A jostle at his shoulder, as if the crowd were a single creature dissatisfied with his response, made him consider. What would make them believe him? He had no idea where the toothpicks and bottle had gone to. But the faces leaning in on him all thought they were up his sleeve or back on the bar top, hiding in plain sight. They all expected him to return them from behind a woman’s ear, rounding off a polished performance with well-rehearsed ad libs.

But none of this was scripted, nothing practiced. It was just something he had, this ability, this gift. This curse.

“Alright,” he shouted, louder than intended, the eagerness of the crowd suddenly muted.

He gathered up the watch and chain within his hands, then pressed them together, feeling the smooth sides of the timepiece, the cold of silver and crystal, melt until he was pressing flesh to flesh.

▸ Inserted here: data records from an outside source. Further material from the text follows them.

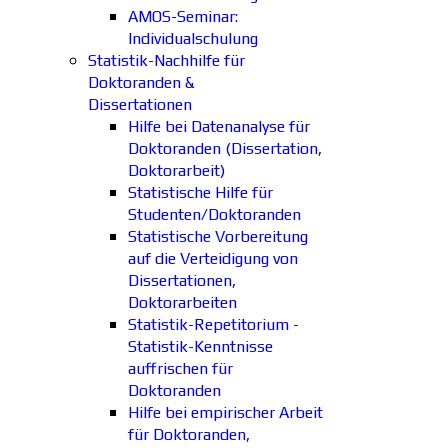
AMOS-Seminar:
Individualschulung
Statistik-Nachhilfe für
Doktoranden &
Dissertationen
Hilfe bei Datenanalyse für
Doktoranden (Dissertation,
Doktorarbeit)
Statistische Hilfe für
Studenten/Doktoranden
Statistische Vorbereitung
auf die Verteidigung von
Dissertationen,
Doktorarbeiten
Statistik-Repetitorium -
Statistik-Kenntnisse
auffrischen für
Doktoranden
Hilfe bei empirischer Arbeit
für Doktoranden,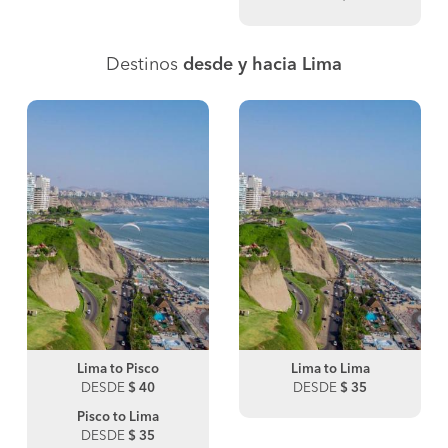
Destinos
desde y hacia Lima
Lima to Pisco
Lima to Lima
DESDE
$ 40
DESDE
$ 35
Pisco to Lima
DESDE
$ 35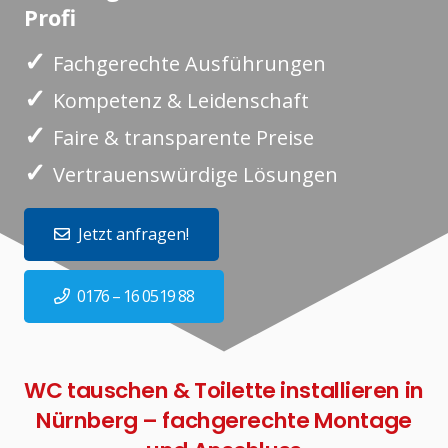
Profi
✓
Fachgerechte Ausführungen
✓
Kompetenz & Leidenschaft
✓
Faire & transparente Preise
✓
Vertrauenswürdige Lösungen
Jetzt anfragen!
0176 – 16 0519 88
WC tauschen & Toilette installieren in
Nürnberg – fachgerechte Montage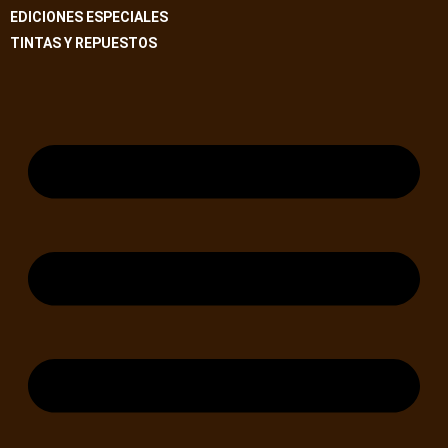
EDICIONES ESPECIALES
TINTAS Y REPUESTOS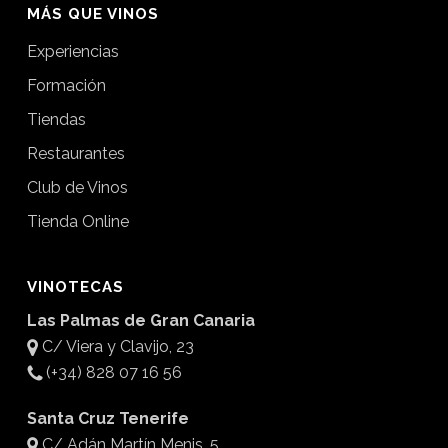
MÁS QUE VINOS
Experiencias
Formación
Tiendas
Restaurantes
Club de Vinos
Tienda Online
VINOTECAS
Las Palmas de Gran Canaria
C/ Viera y Clavijo, 23
(+34) 828 07 16 56
Santa Cruz Tenerife
C/ Adán Martín Menis, 5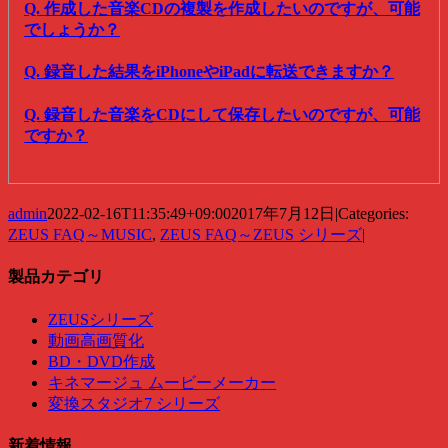
Q. 作成した音楽CDの複製を作成したいのですが、可能
でしょうか？
Q. 録音した結果をiPhoneやiPadに転送できますか？
Q. 録音した音楽をCDにして保存したいのですが、可能
ですか？
admin
2022-02-16T11:35:49+09:00
2017年7月12日
|
Categories:
ZEUS FAQ～MUSIC
,
ZEUS FAQ～ZEUS シリーズ
|
製品カテゴリ
ZEUSシリーズ
動画高画質化
BD・DVD作成
キネマージュ ムービーメーカー
変換スタジオ7 シリーズ
新着情報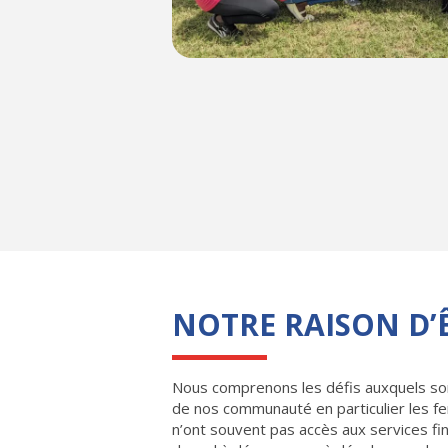
NOTRE RAISON D’
Nous comprenons les défis auxquels son
de nos communauté en particulier les f
n’ont souvent pas accès aux services fin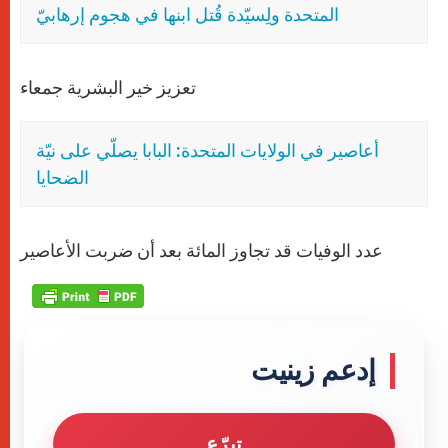
المتحدة ولِسيّدة قُتل ابنها في هجوم إرهابيّ
تعزيز خير البشرية جمعاء
أعاصير في الولايات المتحدة: البابا يصلّي على نيّة
الضحايا
عدد الوفيات قد تجاوز المائة بعد أن ضربت الأعاصير
إدعم زينيت
تبرّع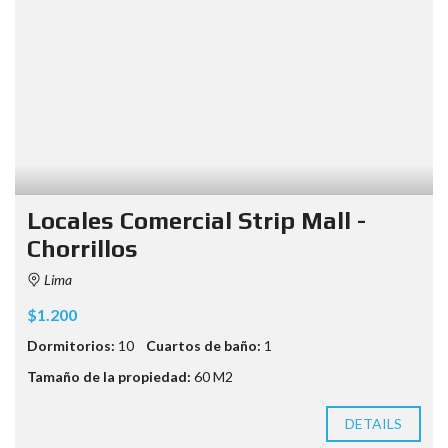
Locales Comercial Strip Mall -
Chorrillos
Lima
$1.200
Dormitorios:
10
Cuartos de baño:
1
Tamaño de la propiedad:
60 M2
DETAILS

And all the time his head buzzed as though in a vice.

He brought his hands away and a cheer went around the circle. But there was a hint of something else, a note of tiredness, boredom even. The crowd could tell he had no other tricks, that there would be no progression to this act. They were losing interest. A few fell away. He let his eyes close, feeling the headache lingering.

“Excellent, excellent,” a voice said next to him.

“Thank you.”

“I have no idea how you do it.”

“Neither do I,” he said, reaching for yet another glass of beer that had been put next to him. The foam moved with the train.

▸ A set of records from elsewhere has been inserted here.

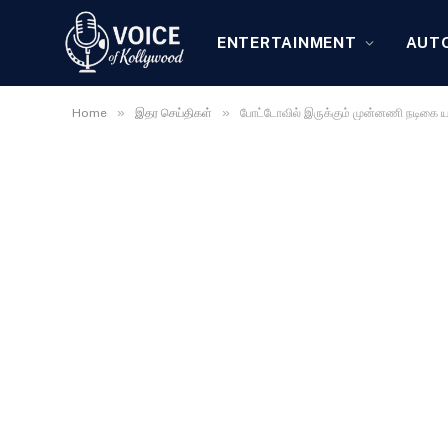
ENTERTAINMENT
AUT
»
»
Home
இதர செய்திகள்
போட்டோவில் இருக்கும் முன்னணி நடிகை ய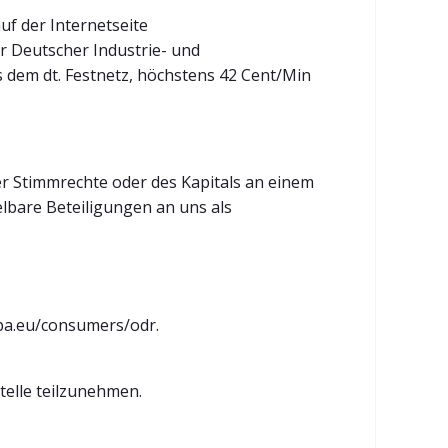
f der Internetseite
er Deutscher Industrie- und
s dem dt. Festnetz, höchstens 42 Cent/Min
er Stimmrechte oder des Kapitals an einem
bare Beteiligungen an uns als
opa.eu/consumers/odr.
telle teilzunehmen.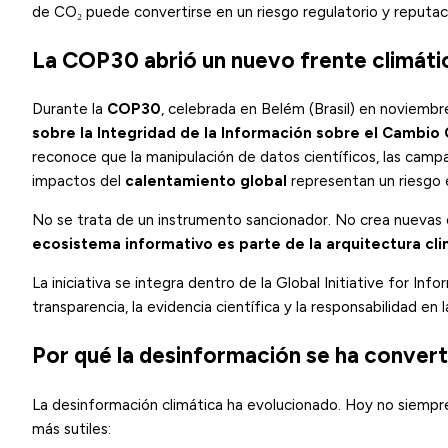
de CO₂ puede convertirse en un riesgo regulatorio y reputaci
La COP30 abrió un nuevo frente climático
Durante la
COP30
, celebrada en Belém (Brasil) en noviembr
sobre la Integridad de la Información sobre el Cambio 
reconoce que la manipulación de datos científicos, las campa
impactos del
calentamiento global
representan un riesgo e
No se trata de un instrumento sancionador. No crea nuevas obl
ecosistema informativo es parte de la arquitectura cli
La iniciativa se integra dentro de la Global Initiative for I
transparencia, la evidencia científica y la responsabilidad en 
Por qué la desinformación se ha conver
La desinformación climática ha evolucionado. Hoy no siempre 
más sutiles: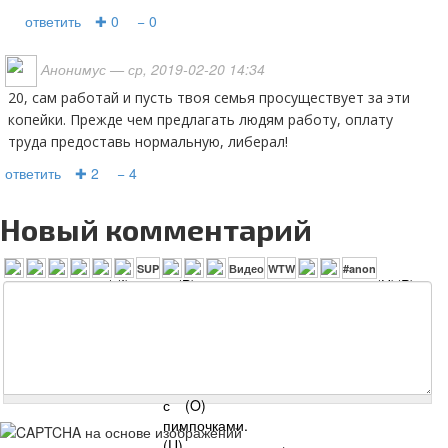
ответить
✚ 0
− 0
Анонимус
— ср, 2019-02-20 14:34
20, сам работай и пусть твоя семья просуществует за эти
копейки. Прежде чем предлагать людям работу, оплату
труда предоставь нормальную, либерал!
ответить
✚ 2
− 4
Новый комментарий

He looked up. The chatty man remained unmoved. He wanted something; he could tell.

“You have my pocket watch.”

Thomas took another sip of beer, frowned with confusion.

“My timepiece.”

“As I made plain, I do not know where they go.”

The man half-laughed, uncertain. “It’s a good act, as far as it goes. I’m happy to play along. But it’s over. My watch. Please,” and he held his hand out.

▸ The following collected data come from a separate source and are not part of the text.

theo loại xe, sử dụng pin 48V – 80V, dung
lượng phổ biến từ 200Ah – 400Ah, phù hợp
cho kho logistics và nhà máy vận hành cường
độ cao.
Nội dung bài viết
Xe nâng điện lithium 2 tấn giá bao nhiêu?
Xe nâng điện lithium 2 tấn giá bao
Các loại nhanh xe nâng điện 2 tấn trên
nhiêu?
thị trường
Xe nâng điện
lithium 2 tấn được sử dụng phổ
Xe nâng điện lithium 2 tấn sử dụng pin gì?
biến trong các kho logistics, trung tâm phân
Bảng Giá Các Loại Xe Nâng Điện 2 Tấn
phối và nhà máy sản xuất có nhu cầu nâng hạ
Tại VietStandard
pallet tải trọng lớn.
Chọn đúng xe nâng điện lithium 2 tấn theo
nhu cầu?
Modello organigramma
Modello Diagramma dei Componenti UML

Thomas went back to his beer. “I do not know where it went. I do not know where any of it goes.”

Conversations around them stopped, heads turned. The barman, pleased at the crowd attracted by the magic act, paused mid-brandy pour.

“I tried to tell you. I do not know where any of these objects go.”

“He has my watch,” the man said, addressing everyone and no-one. “The thief has my watch.”

“I do not,” Thomas said, draining the glass. “I do not. And I am not.”

He turned away from the bar, but he was pushed back. A crowd closed around him.

From the banquette, the child watched the scene unfolding, impassive.

“Listen, my friend,” words that meant anything but, “it was a fine performance, but it’s time to return the props.”

There was no use arguing with them. Thomas pushed back, sending the men stumbling. A bar table was upset, a woman left agape at a spillage down her dress. Thomas ran, sending the waiter bringing the solo diner his dessert dancing, scattering food and cutlery. He banged the connecting door open with the palm of his hand, a dogleg into another corridor running the length of the next carriage. Glancing behind, he kept going. He could hear voices, the waiter and mob tangling. He knew he had only bought a few seconds.

He sprinted with the motion of the train, through another door, down another passageway. A woman emerged from a compartment, saw Thomas, ducked back in. He heard a connecting door pushed open behind him, angry voices suddenly unmuffled. As Thomas slammed open the next door, breathing hard, he could tell the woman had emerged from her compartment again, now straight into the path of his pursuers. Behind him profuse apologies were made without stopping; the dogs kept the scent.

Another carriage, this one of sleepers, dockets stuck on windowless doors allocating occupants to accommodation, and then he found himself in the luggage car.

Darkness, mustiness. Packing crates, gnomically stencilled. Stacked luggage, card labels tied to handles with twine. Nets filled with sacks rocking with the motion of the train. Caged chickens clucked, disturbed by the shaft of dim light that had swept over them as Thomas slid open the door.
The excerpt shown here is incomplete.